== What you have to do ==
Below are some records; output exactly the lines from the line with "Brand story" to the line with "Whistleblowing", both ends kept, and nothing more.
··· The input
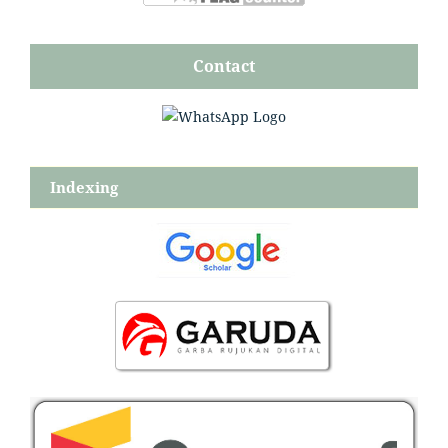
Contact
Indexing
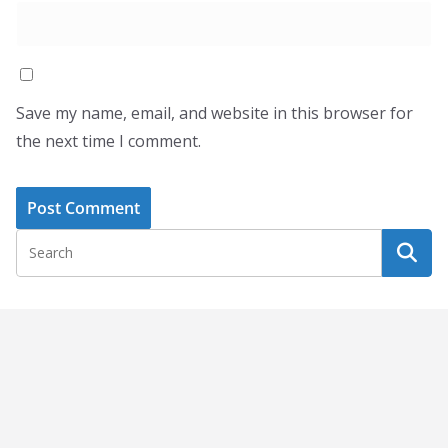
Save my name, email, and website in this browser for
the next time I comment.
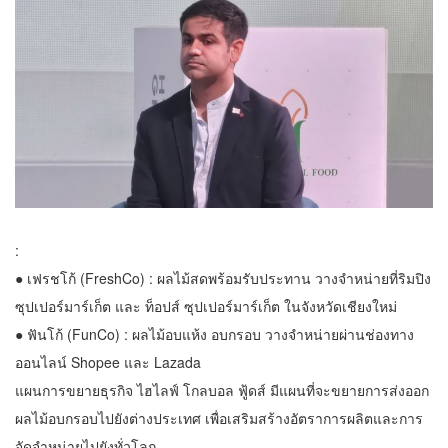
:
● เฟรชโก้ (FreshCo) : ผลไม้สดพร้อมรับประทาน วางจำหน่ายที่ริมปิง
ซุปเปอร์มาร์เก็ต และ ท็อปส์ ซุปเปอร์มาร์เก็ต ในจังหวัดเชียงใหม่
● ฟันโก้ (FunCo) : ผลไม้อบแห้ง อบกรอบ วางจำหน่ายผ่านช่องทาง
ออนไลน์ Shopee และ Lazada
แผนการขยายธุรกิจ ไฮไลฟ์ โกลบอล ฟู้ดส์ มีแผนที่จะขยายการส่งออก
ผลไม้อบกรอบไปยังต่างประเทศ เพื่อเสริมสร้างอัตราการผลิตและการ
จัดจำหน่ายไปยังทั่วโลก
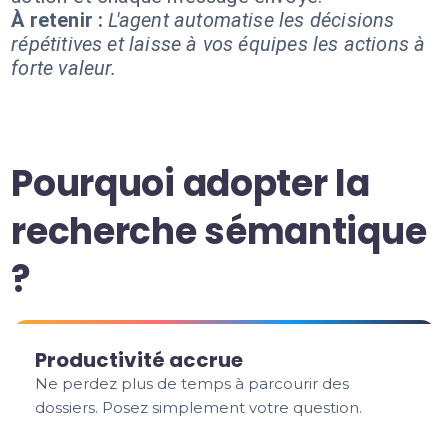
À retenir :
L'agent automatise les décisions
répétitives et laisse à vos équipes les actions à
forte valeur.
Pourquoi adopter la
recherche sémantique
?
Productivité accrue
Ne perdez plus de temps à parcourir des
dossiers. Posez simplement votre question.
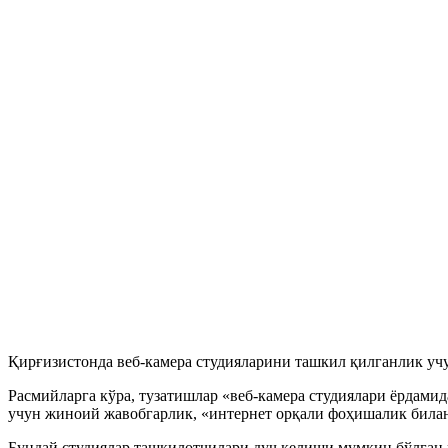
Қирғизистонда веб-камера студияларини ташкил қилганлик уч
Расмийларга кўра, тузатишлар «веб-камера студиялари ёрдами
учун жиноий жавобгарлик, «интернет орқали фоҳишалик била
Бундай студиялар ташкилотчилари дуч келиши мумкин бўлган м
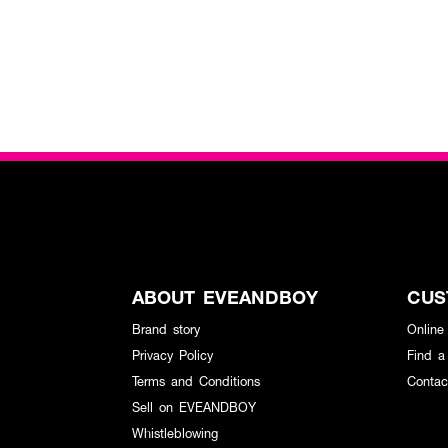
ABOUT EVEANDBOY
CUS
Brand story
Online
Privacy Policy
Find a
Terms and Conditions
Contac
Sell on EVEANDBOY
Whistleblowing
······
··· The input
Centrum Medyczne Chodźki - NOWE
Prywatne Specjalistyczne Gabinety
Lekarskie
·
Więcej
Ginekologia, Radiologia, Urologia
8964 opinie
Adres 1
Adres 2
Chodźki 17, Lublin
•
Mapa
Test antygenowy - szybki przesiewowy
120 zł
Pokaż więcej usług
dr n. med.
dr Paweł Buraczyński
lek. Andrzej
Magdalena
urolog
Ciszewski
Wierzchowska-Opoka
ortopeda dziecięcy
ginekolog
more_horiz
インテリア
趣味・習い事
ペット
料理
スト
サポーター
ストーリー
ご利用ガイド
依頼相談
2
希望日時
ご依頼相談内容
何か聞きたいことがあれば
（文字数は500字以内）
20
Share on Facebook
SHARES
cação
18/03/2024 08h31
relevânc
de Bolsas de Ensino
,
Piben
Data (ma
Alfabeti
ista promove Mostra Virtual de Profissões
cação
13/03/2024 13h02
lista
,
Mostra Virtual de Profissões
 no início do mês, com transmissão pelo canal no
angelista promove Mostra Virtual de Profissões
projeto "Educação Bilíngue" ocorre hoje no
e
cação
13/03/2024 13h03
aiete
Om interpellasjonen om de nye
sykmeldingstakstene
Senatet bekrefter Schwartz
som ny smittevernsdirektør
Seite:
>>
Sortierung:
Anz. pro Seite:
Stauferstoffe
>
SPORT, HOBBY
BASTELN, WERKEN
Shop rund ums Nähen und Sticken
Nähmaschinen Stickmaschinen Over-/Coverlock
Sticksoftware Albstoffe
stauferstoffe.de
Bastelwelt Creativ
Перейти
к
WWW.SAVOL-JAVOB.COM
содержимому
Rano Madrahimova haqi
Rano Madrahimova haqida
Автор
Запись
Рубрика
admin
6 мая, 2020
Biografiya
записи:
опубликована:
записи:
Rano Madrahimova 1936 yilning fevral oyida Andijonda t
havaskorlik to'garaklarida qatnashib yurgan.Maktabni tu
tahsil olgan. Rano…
······
== Answer space ==
Brand story
Online
Privacy Policy
Find a
Terms and Conditions
Contac
Sell on EVEANDBOY
Whistleblowing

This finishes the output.